[Data records]:
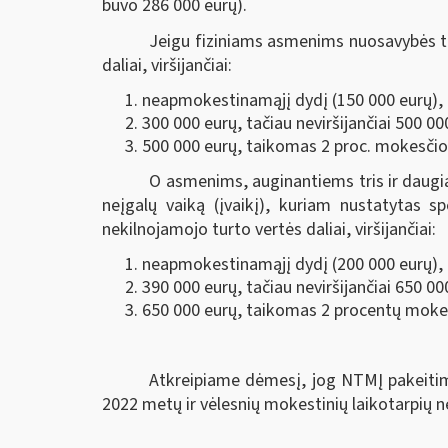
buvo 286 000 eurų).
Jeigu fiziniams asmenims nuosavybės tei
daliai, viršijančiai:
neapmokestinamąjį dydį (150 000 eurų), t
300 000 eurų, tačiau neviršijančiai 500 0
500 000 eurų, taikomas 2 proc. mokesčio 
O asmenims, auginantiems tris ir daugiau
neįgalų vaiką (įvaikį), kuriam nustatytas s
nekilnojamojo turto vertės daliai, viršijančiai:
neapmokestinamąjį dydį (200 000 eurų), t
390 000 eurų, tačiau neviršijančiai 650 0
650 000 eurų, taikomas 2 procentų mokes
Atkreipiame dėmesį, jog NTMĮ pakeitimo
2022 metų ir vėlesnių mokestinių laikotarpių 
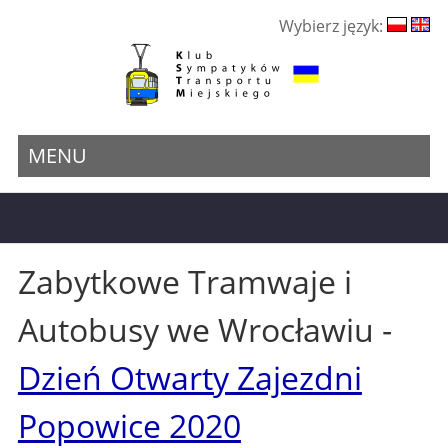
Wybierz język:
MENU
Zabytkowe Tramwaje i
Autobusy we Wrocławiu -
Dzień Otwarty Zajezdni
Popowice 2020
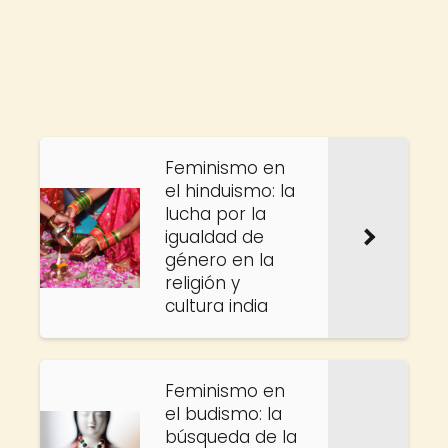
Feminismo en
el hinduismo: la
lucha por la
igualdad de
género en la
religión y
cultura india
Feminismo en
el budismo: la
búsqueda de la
...
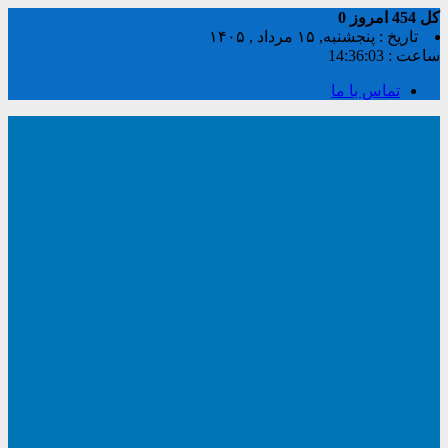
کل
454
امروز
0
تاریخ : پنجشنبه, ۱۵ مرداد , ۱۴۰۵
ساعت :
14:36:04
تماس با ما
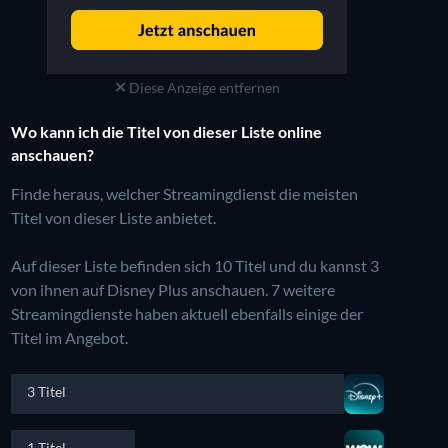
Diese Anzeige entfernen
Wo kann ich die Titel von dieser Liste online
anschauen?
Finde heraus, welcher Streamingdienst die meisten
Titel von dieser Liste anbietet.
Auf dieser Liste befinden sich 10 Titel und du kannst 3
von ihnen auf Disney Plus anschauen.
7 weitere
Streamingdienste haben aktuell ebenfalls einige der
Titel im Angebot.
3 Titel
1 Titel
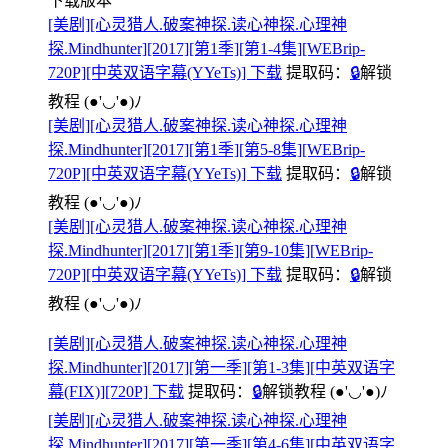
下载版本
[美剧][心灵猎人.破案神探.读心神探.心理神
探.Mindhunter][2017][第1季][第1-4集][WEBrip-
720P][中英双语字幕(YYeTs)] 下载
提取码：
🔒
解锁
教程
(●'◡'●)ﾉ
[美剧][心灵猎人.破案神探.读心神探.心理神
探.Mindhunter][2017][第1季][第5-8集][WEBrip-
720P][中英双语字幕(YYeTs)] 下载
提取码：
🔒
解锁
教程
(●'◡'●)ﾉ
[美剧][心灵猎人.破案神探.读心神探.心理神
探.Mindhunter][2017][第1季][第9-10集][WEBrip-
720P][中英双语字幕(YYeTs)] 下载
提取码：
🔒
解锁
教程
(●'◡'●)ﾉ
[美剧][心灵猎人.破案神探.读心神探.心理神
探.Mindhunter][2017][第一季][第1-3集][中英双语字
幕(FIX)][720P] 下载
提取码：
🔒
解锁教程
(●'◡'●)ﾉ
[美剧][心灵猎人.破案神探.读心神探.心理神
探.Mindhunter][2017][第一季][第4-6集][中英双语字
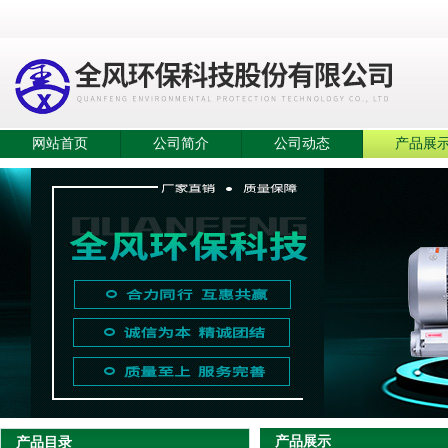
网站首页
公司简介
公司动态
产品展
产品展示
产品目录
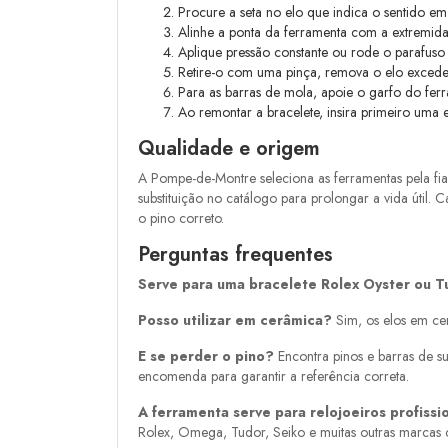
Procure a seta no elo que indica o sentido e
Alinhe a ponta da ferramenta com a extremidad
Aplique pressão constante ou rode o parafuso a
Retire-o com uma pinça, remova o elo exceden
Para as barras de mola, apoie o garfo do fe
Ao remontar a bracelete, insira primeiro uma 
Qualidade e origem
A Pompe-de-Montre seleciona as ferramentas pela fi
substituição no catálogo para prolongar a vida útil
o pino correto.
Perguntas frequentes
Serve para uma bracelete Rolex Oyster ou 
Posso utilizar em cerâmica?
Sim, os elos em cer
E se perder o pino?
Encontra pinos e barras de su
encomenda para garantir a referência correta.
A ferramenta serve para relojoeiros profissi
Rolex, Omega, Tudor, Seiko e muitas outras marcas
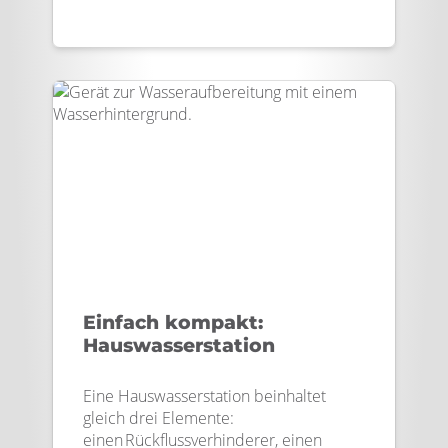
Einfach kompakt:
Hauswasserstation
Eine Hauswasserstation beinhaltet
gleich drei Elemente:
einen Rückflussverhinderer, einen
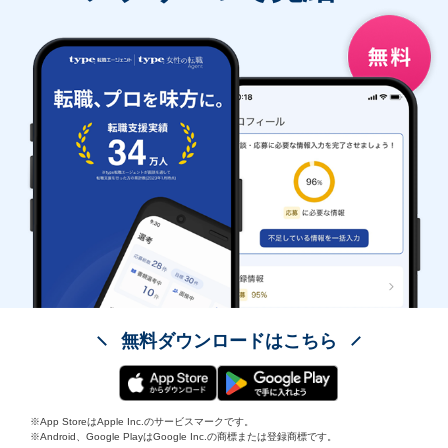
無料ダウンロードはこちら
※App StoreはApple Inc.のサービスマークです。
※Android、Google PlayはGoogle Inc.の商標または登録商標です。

[What you are asked to do]:
Go through the entries and copy every line that has "eurų".

[Task answer]:
buvo 286 000 eurų).
neapmokestinamąjį dydį (150 000 eurų), t
300 000 eurų, tačiau neviršijančiai 500 0
500 000 eurų, taikomas 2 proc. mokesčio 
neapmokestinamąjį dydį (200 000 eurų), t
390 000 eurų, tačiau neviršijančiai 650 0
650 000 eurų, taikomas 2 procentų mokes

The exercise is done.